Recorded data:
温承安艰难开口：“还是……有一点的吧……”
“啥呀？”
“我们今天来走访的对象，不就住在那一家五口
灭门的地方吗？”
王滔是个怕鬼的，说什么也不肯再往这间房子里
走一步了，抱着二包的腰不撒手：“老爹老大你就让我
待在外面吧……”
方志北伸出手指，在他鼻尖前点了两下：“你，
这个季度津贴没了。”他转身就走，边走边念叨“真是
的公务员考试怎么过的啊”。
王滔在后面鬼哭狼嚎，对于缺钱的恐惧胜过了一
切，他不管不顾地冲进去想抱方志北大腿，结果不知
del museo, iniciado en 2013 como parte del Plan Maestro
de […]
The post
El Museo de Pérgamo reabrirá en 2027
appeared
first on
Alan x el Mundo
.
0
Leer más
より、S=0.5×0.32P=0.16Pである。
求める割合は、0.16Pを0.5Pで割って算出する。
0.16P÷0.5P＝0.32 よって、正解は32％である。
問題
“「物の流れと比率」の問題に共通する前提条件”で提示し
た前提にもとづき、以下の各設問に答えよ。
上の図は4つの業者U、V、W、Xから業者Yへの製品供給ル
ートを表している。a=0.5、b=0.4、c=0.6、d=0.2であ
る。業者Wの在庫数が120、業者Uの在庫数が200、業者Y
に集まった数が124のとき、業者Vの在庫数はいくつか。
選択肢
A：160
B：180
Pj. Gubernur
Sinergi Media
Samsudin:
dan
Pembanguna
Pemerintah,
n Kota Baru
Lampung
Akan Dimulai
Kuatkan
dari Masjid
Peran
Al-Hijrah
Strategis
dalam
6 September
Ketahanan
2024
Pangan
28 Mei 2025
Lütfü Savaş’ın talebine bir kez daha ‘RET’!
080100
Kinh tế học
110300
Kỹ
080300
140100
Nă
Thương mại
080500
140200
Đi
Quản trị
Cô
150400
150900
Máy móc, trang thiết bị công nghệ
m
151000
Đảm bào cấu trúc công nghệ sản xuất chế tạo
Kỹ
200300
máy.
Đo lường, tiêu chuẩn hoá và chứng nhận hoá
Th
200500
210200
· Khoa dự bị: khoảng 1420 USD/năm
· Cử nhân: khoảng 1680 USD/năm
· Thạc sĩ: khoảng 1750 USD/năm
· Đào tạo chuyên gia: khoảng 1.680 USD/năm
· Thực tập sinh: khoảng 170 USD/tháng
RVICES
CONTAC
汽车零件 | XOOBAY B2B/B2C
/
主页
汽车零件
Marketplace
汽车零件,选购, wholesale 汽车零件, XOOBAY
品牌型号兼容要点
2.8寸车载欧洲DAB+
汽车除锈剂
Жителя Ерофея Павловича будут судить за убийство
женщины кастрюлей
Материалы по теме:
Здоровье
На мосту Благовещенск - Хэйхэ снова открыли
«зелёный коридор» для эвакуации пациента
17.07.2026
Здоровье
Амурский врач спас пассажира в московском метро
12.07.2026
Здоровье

Directions for this task
Which of the lines above contain "khoảng"? Return them all.

Response
· Khoa dự bị: khoảng 1420 USD/năm
· Cử nhân: khoảng 1680 USD/năm
· Thạc sĩ: khoảng 1750 USD/năm
· Đào tạo chuyên gia: khoảng 1.680 USD/năm
· Thực tập sinh: khoảng 170 USD/tháng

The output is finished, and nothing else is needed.